Use No. 24 insulated copper wire if you are going to connect ordinary batteries with it. A bichromate cell ([App. 4]) is best. Put about 6 in. ([see § 109]) of wire through H, and with [App. 93] wind on 3 layers of say No. 24 wire. There being an odd number of layers, the winding will stop at the head end of the bolt, where a half hitch ([see § 110]) should be taken before passing the wire through the hole, J. Cut the wire 6 in. from the hole. Write down the number of turns of wire to each layer and the total number of turns. You now have a 3–layer coil, and a current passed through this will magnetize the bolt; you have—so far—merely an electro-magnet. Cover the primary coil with 2 layers of paraffined paper, K (Fig. 74), and put some paraffine between the edges of K and the washers, so that the wire of the secondary coil cannot possibly come in contact with that already wound on.

138. The Secondary Coil should be made of a large number of turns of fine wire. Do not use anything coarser than No. 30. This is a good size, as finer wire is very easily broken by unskilled hands. For the size of bolt mentioned put on 13 layers. There will be about 100 turns to each layer, making a total of about 1,300 turns of No. 30 wire. Write down the total number of turns in your coil. To start the secondary coil, make a pinhole, L, just outside of the insulation, K, of the primary coil. Put 6 in. of wire through this, wind the end around the nut ([App. 93], Fig. 70), and wind on as evenly as possible 13 layers. If the layers become rough, it is well to put a band of paper around after each 3 or 4. When you have finished take a half hitch ([§ 110]), and leave a 6-in. length free. Cover the secondary coil with strong paper. This coil may be used on any of the forms of shockers given.

APPARATUS 97.

Fig. 75.

139. Induction Coil. Fig. 75. The base is made of a piece of board, 7 × 5 × ⅞ in. The locations of the different parts are shown in the figure. The coil is explained in detail in [App. 96]. It is fastened to the base by a thin copper strip, 4, which is bent over the coil and held down by screws, 3. If you haven't any copper you can use a narrow strip of tin. Do not use a wide piece of tin or iron. The coil may be held down firmly by strong twine placed around each end of it. The twine should pass through holes in the base, and be tied on the underside of the base. The binding-posts are like [App. 46].

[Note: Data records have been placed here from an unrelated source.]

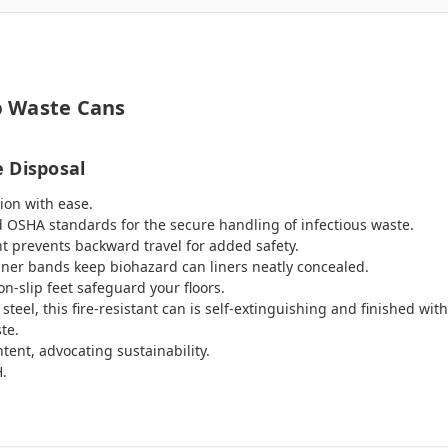
p Waste Cans
 Disposal
ion with ease.
OSHA standards for the secure handling of infectious waste.
nt prevents backward travel for added safety.
iner bands keep biohazard can liners neatly concealed.
n-slip feet safeguard your floors.
el, this fire-resistant can is self-extinguishing and finished with
te.
ent, advocating sustainability.
H.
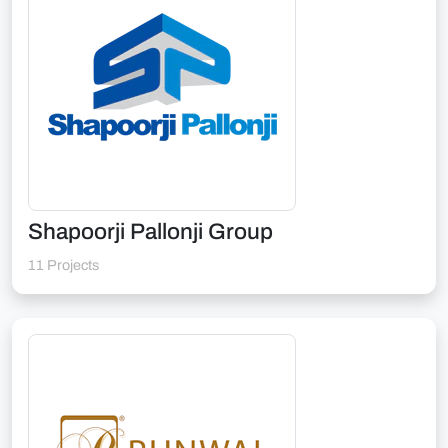
Shapoorji Pallonji Group
11 Projects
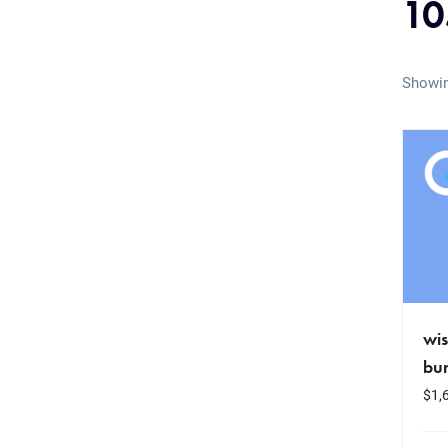
10
Showin
wis
bu
$
1,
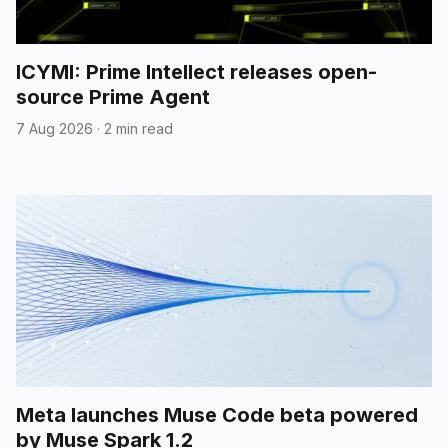
ICYMI: Prime Intellect releases open-
source Prime Agent
7 Aug 2026
·
2 min read
Meta launches Muse Code beta powered
by Muse Spark 1.2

140. The Current Interrupter consists of a tin or copper strip, R, 6 in. long and ½ or ¾ in. wide. At one end of R is a screw, S, which is used as a binding-post for the outside end, B, of the primary coil. ([See § 137].) Along the center line of the strip, R, are driven 1-in. wire nails, Q. These are placed ¼ in. apart, and they should go into the wood enough only to make them solid. (See Fig. 81.) Do not drive them in so far that they will split the base. A stout wire, P, fastened at one end only completes the interrupter.

141. The Connections. The binding-posts, W and X, should be connected with the wires leading from a battery. Use the bichromate batteries of [App. 3] or [4]. A dry battery will do. If the current enters at X, it will pass around the primary coil ([§ 137]) and out through B into R. It can go no farther until the free end of P is made to touch R, or one of the nails, Q, when the circuit will be closed. The current will fly around and around through the battery, primary coil, and interrupter as long as the end of P touches a nail. The battery current does not get into the secondary coil at all. You can see, then, that the primary circuit, that is, the one passing through the coarse wire, will be rapidly opened and closed by bumping the free end of P along upon the row of nails.